Boutique label Code Red (via Kino Lorber) makes visiting The Dead Pit simpler than ever.  Their nifty new Blu-ray edition is now available wherever this Blu-ray is sold- and it’s even got a slipcover!  Unfortunately it doesn’t light up like the old days, although the Iron Maiden-esque artwork is the same.  The movie looks strikingly good, all things considered.  The extras on the disc are definitely above average, though they’re also all quite old…nearly zombified!  Presumably, this filmmaker’s commentary track and the nice batch of on-camera interviews hail from an early DVD special edition.  In director Brett Leonard’s interview, he mentions the late-1990s industry truth that “DVD is where the money is!”  

Code Red is certainly getting its money’s worth, recycling this content, which includes retrospective not-short “Dead Pitt” interviews (sheesh, at least spell the film’s title properly) with Leonard, producer Gimel Everett, actress Cheryl Lawson, and actor Jeremy Slate.  More time has probably passed between now and when this material was recorded versus when it was recorded and the original 1989 release of the film.  Jeremy Slate, who’s also on the commentary with Leonard and Everett, died in 2006.  Sadly, Everett died of cancer in 2011.  Each of them fondly remembers the grueling shoot, and how absolutely broke and stretched thin the production was.  Also, filming in a working mental institution yields plenty of interesting stories.

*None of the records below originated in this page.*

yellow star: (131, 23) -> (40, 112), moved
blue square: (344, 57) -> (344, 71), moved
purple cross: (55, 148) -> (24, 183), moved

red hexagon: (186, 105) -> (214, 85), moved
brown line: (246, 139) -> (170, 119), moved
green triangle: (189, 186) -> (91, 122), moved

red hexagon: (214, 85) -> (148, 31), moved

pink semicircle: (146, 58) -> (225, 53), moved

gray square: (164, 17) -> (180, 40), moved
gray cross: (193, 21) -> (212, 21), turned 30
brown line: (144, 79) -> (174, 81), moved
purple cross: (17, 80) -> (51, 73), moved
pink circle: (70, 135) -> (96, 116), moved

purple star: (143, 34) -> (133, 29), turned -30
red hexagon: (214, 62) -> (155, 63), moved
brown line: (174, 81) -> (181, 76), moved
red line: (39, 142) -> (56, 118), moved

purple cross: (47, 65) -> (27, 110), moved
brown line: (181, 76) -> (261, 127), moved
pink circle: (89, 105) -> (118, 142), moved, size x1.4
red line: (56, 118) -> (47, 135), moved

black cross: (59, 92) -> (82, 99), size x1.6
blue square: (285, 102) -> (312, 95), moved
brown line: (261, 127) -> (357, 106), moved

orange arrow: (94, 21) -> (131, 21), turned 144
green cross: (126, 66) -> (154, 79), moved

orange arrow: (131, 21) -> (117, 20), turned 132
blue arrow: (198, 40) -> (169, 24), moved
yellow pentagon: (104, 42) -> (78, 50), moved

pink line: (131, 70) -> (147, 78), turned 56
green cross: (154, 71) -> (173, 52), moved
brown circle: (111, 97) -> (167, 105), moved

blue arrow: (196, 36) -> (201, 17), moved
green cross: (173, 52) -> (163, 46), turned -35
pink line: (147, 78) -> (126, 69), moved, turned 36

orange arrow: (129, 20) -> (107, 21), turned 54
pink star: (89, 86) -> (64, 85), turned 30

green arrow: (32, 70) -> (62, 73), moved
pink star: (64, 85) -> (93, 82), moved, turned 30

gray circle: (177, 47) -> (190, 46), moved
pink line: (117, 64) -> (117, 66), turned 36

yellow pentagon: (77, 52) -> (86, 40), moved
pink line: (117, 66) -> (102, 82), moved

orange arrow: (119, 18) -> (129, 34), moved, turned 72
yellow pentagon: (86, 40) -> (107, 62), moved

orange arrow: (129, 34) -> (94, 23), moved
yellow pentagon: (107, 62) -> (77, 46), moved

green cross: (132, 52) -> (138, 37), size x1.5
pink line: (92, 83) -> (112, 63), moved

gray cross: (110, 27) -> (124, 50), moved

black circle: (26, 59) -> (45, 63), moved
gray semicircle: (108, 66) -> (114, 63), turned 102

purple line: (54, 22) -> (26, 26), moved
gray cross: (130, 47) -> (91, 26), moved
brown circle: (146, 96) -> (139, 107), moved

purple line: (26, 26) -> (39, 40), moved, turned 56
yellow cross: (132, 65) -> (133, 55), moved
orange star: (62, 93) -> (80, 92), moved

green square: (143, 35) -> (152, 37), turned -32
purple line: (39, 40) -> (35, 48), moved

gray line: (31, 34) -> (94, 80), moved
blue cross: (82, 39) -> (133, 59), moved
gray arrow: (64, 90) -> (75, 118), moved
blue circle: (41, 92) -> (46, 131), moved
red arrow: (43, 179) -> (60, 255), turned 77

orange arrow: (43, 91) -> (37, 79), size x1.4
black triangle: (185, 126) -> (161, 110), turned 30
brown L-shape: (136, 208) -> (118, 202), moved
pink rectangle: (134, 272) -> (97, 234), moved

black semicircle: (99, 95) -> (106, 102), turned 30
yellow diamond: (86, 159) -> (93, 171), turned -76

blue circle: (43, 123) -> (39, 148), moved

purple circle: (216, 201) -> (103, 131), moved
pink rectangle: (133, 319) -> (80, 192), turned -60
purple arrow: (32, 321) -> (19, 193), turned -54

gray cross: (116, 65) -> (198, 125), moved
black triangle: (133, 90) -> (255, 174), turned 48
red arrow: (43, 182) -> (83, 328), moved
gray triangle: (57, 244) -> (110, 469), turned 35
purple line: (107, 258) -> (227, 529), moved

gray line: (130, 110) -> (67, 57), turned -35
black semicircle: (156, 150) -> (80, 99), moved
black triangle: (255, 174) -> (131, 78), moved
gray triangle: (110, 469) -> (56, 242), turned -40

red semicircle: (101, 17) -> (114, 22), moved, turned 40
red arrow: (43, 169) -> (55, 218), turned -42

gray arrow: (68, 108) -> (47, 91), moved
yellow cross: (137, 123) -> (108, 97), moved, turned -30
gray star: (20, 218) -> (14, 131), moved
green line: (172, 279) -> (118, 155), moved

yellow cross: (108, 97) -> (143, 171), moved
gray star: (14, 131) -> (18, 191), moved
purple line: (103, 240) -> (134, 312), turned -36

Open-skull acupuncture and blunt-instrument eye socket lobotomies give way to blood drenched unpaid day-player extras as zombies with their brains hanging out overrunning everything.  Really, everything– the pit, the asylum, the movie, and the plot, such as it is.  Hopefully they’re only looking for cheap thrills and not, say, a properly stocked craft services table.  The invasion, though, is all by design.  Once the undead arise from their open mass grave, The Dead Pit doesn’t let off the gas.  None of that Stranger Things-inspired retro veneer- this is a legitimate 1980s cobbled-together horror show!  Grisly gore and a gorgeous girl in a garish grotesquerie.  As long as you’re game for that kind of video rental-era shlock, and not looking for a subtextual commentary on the state of mental institutions in Reagan’s America (regardless of what the director says), this Pit will be quite the hit.